EXERCISE:
From the data below, repeat everything exactly except the images.

BEGIN

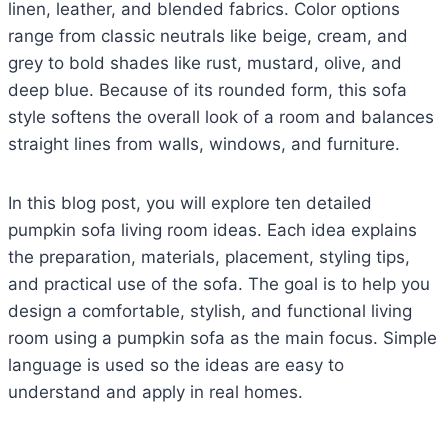
linen, leather, and blended fabrics. Color options
range from classic neutrals like beige, cream, and
grey to bold shades like rust, mustard, olive, and
deep blue. Because of its rounded form, this sofa
style softens the overall look of a room and balances
straight lines from walls, windows, and furniture.
In this blog post, you will explore ten detailed
pumpkin sofa living room ideas. Each idea explains
the preparation, materials, placement, styling tips,
and practical use of the sofa. The goal is to help you
design a comfortable, stylish, and functional living
room using a pumpkin sofa as the main focus. Simple
language is used so the ideas are easy to
understand and apply in real homes.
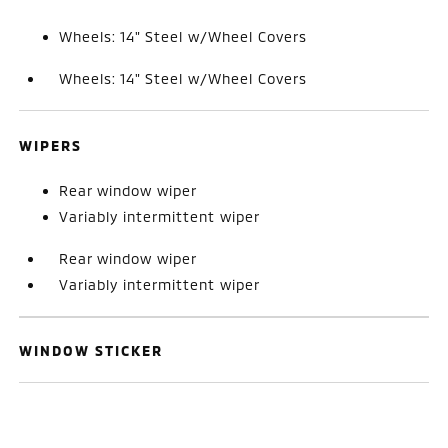
Wheels: 14" Steel w/Wheel Covers
Wheels: 14" Steel w/Wheel Covers
WIPERS
Rear window wiper
Variably intermittent wiper
Rear window wiper
Variably intermittent wiper
WINDOW STICKER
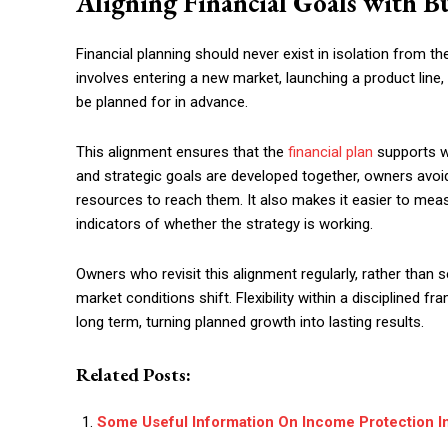
Aligning Financial Goals with Bu
Financial planning should never exist in isolation from t
involves entering a new market, launching a product line, 
be planned for in advance.
This alignment ensures that the
financial plan
supports wh
and strategic goals are developed together, owners avoi
resources to reach them. It also makes it easier to mea
indicators of whether the strategy is working.
Owners who revisit this alignment regularly, rather than s
market conditions shift. Flexibility within a disciplined 
long term, turning planned growth into lasting results.
Related Posts:
Some Useful Information On Income Protection I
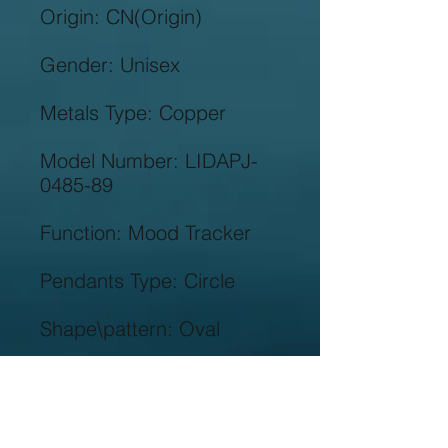
Model Number: LIDAPJ-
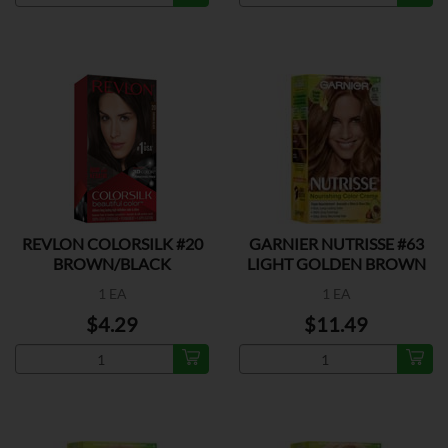
REVLON COLORSILK #20
GARNIER NUTRISSE #63
BROWN/BLACK
LIGHT GOLDEN BROWN
1 EA
1 EA
$4.29
$11.49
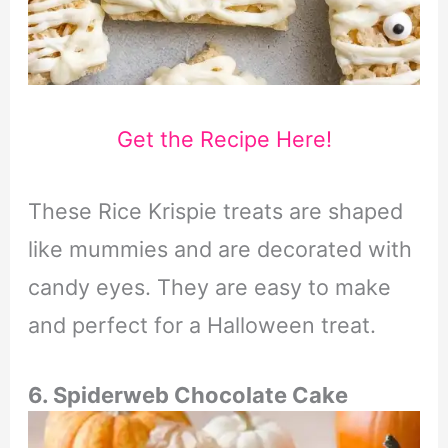
Get the Recipe Here!
These Rice Krispie treats are shaped
like mummies and are decorated with
candy eyes. They are easy to make
and perfect for a Halloween treat.
6. Spiderweb Chocolate Cake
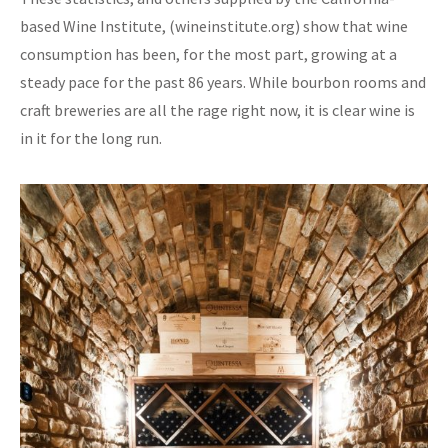
based Wine Institute, (wineinstitute.org) show that wine
consumption has been, for the most part, growing at a
steady pace for the past 86 years. While bourbon rooms and
craft breweries are all the rage right now, it is clear wine is
in it for the long run.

END

SOLUTION TO THE PROBLEM:
linen, leather, and blended fabrics. Color options
range from classic neutrals like beige, cream, and
grey to bold shades like rust, mustard, olive, and
deep blue. Because of its rounded form, this sofa
style softens the overall look of a room and balances
straight lines from walls, windows, and furniture.
In this blog post, you will explore ten detailed
pumpkin sofa living room ideas. Each idea explains
the preparation, materials, placement, styling tips,
and practical use of the sofa. The goal is to help you
design a comfortable, stylish, and functional living
room using a pumpkin sofa as the main focus. Simple
language is used so the ideas are easy to
understand and apply in real homes.
Wheels: 14" Steel w/Wheel Covers
Wheels: 14" Steel w/Wheel Covers
WIPERS
Rear window wiper
Variably intermittent wiper
Rear window wiper
Variably intermittent wiper
WINDOW STICKER
Aligning Financial Goals with Bu
Financial planning should never exist in isolation from t
involves entering a new market, launching a product line, 
be planned for in advance.
This alignment ensures that the
financial plan
supports wh
and strategic goals are developed together, owners avoi
resources to reach them. It also makes it easier to mea
indicators of whether the strategy is working.
Owners who revisit this alignment regularly, rather than s
market conditions shift. Flexibility within a disciplined 
long term, turning planned growth into lasting results.
Related Posts:
Some Useful Information On Income Protection I
Model Number: LIDAPJ-
REVLON COLORSILK #20
GARNIER NUTRISSE #63
BROWN/BLACK
LIGHT GOLDEN BROWN
1 EA
1 EA
$4.29
$11.49
Get the Recipe Here!
These Rice Krispie treats are shaped
like mummies and are decorated with
candy eyes. They are easy to make
and perfect for a Halloween treat.
6. Spiderweb Chocolate Cake
based Wine Institute, (wineinstitute.org) show that wine
consumption has been, for the most part, growing at a
steady pace for the past 86 years. While bourbon rooms and
craft breweries are all the rage right now, it is clear wine is
in it for the long run.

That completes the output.